Экстенсивное освоение «чужой» территории, «чужого», во многом экзотического (Средняя Азия) материала. Любовное внимание к образу жизни — быту, обычаям, ритуалу — другого народа. Упоение своей юношеской свободой, своей открытостью. Неизвестность будущего — и полная, оптимистическая в нем уверенность. Уверенность в братстве, чистоте, любви людей друг к другу. Восторг, испытываемый по отношению к проявлениям жизни — от плода до рукотворного моря, — беспределен…

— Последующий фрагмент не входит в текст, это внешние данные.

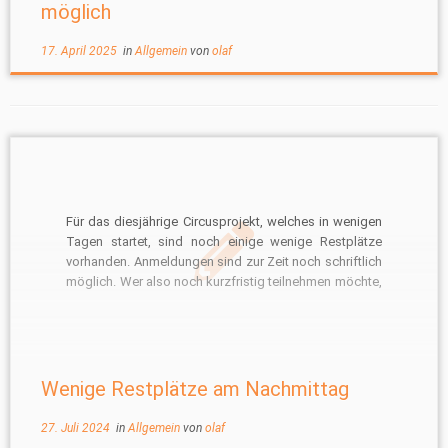
möglich
17. April 2025
in
Allgemein
von
olaf
Für das diesjährige Circusprojekt, welches in wenigen
Tagen startet, sind noch einige wenige Restplätze
vorhanden. Anmeldungen sind zur Zeit noch schriftlich
möglich. Wer also noch kurzfristig teilnehmen möchte,
sollte sich schnell anmelden. Teilnahmebedingungen
und Zeiten sind hier auf der Seite beschrieben.
Wenige Restplätze am Nachmittag
27. Juli 2024
in
Allgemein
von
olaf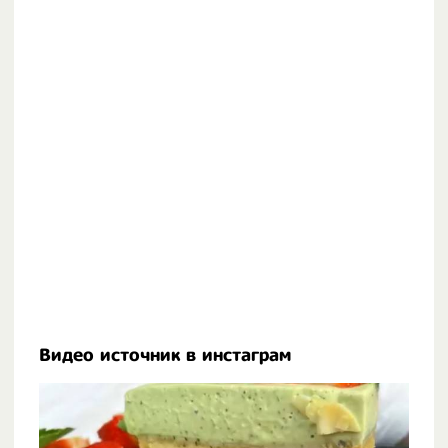
Видео источник в инстаграм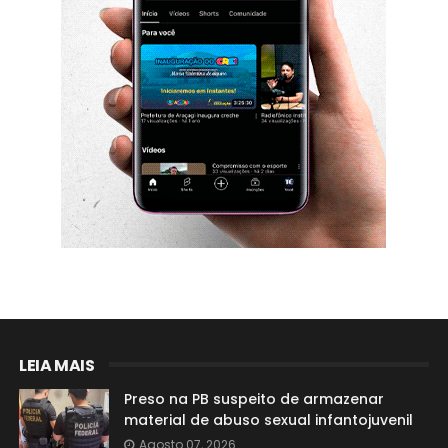
LEIA MAIS
Preso na PB suspeito de armazenar
material de abuso sexual infantojuvenil
Agosto 07, 2026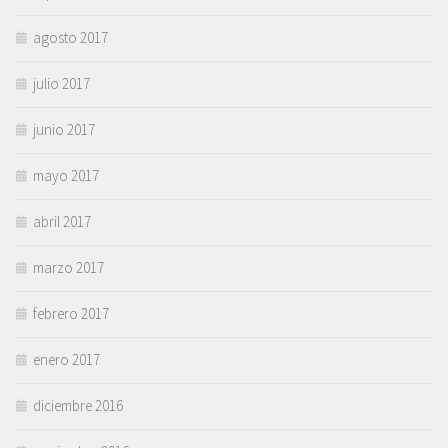
agosto 2017
julio 2017
junio 2017
mayo 2017
abril 2017
marzo 2017
febrero 2017
enero 2017
diciembre 2016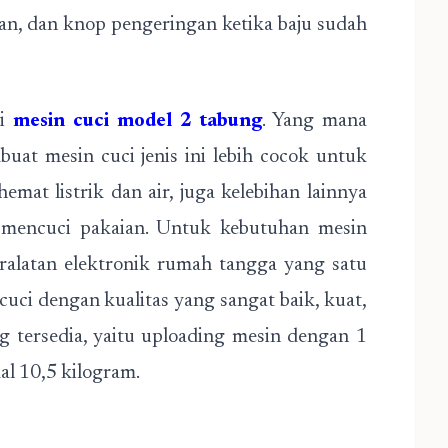
an, dan knop pengeringan ketika baju sudah
ki
mesin cuci model 2 tabung
. Yang mana
uat mesin cuci jenis ini lebih cocok untuk
mat listrik dan air, juga kelebihan lainnya
encuci pakaian. Untuk kebutuhan mesin
eralatan elektronik rumah tangga yang satu
 cuci dengan kualitas yang sangat baik, kuat,
ng tersedia, yaitu uploading mesin dengan 1
al 10,5 kilogram.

Эта проза написана, казалось бы, по канонам чрезвычайно популярной в те времена лирической прозы. Человек выходит из своего дома (это — обязательное условие), и начинается открытие… Он открывает — природу, землю, людей, свою страну, себя самого, наконец.

В одной из более поздних вещей А. Битов определил начало шестидесятых как время, когда в кино — вне зависимости от сценария — начали распахиваться окна. Так и в литературе наступило время «распахивания дверей», лирических путешествий. Авторы пошли по «владимирским проселкам», углубились в мещерские болота, открывали для себя и читателя русский Север. А геологи? Романтический пафос открытий? Демократизм и интеллигентность, то бишь кеды и штормовка? И песни у костра… Битов к тому же кончил Горный институт. Молодой горный инженер.

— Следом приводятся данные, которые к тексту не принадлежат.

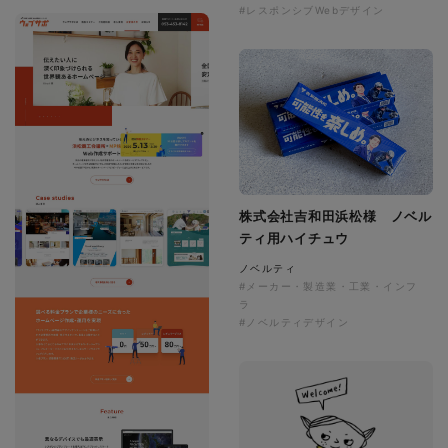
#レスポンシブWebデザイン
株式会社吉和田浜松様 ノベル
ティ用ハイチュウ
ノベルティ
#メーカー・製造業・工業・インフ
ラ
#ノベルティデザイン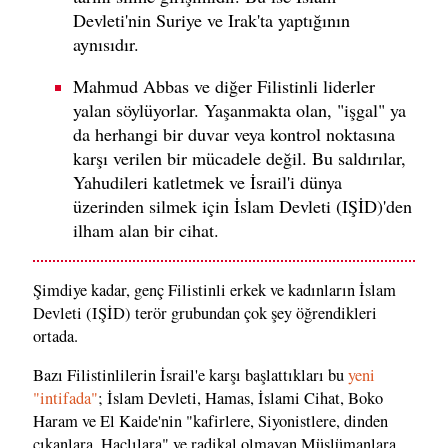
Devleti'nin Suriye ve Irak'ta yaptığının
aynısıdır.
Mahmud Abbas ve diğer Filistinli liderler
yalan söylüyorlar. Yaşanmakta olan, "işgal" ya
da herhangi bir duvar veya kontrol noktasına
karşı verilen bir mücadele değil. Bu saldırılar,
Yahudileri katletmek ve İsrail'i dünya
üzerinden silmek için İslam Devleti (IŞİD)'den
ilham alan bir cihat.
Şimdiye kadar, genç Filistinli erkek ve kadınların İslam
Devleti (IŞİD) terör grubundan çok şey öğrendikleri
ortada.
Bazı Filistinlilerin İsrail'e karşı başlattıkları bu
yeni
"intifada"
; İslam Devleti, Hamas, İslami Cihat, Boko
Haram ve El Kaide'nin "kafirlere, Siyonistlere, dinden
çıkanlara, Haçlılara" ve radikal olmayan Müslümanlara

Значительным стал именно акт открытия нового, движения в пространстве. Хронотоп автора (и героя-автора) резко изменился. Проза ощутила вкус свободы от сюжета, от обязательных завязок и развязок, от штампованного героя. Лирическая проза была освобождением от догмы, от схемы. Другое дело, что в ней тоже быстро сложились свои каноны, — но первоначальный и ценный шаг отделения от старого и изжившего себя представления о том, какой обязательно должна быть литература, был ею сделан.

Удивление, радость, наивность, узнавание — вот из чего слагается пафос первого путешествия Битова. Фраза короткая — не «битовская», так он больше (дальше!) писать не будет; но сейчас это «самый крик», это модно, как узкие брюки и пиджак с подложенными ватой плечами.

«Налево и прямо. Стучусь. Вхожу. За столом толстый седой человек. Я решительно подхожу вплотную к его столу. Толстый подымает на меня глаза… Он мне нравится».

Герой-автор заказывает по междугородной разговор — с Ленинградом — и продумывает даже по пунктам сюжет разговора с любимой девушкой (как мы догадываемся; в прозе этого рода почти обо всем надо догадываться), но несет полную недоговоренностей ахинею.

«— А как собака?

— Что?

— Как собака?!

— Говори громче, ничего не слышно.

… — Все в порядке с собакой. Ей-то прекрасно…

— А тебе от нее достается? Все так же лает?

— Что?

— …Лает!!! — ору я».

Подтекст, «айсберг» с семью восьмыми под водой, «Фиеста»…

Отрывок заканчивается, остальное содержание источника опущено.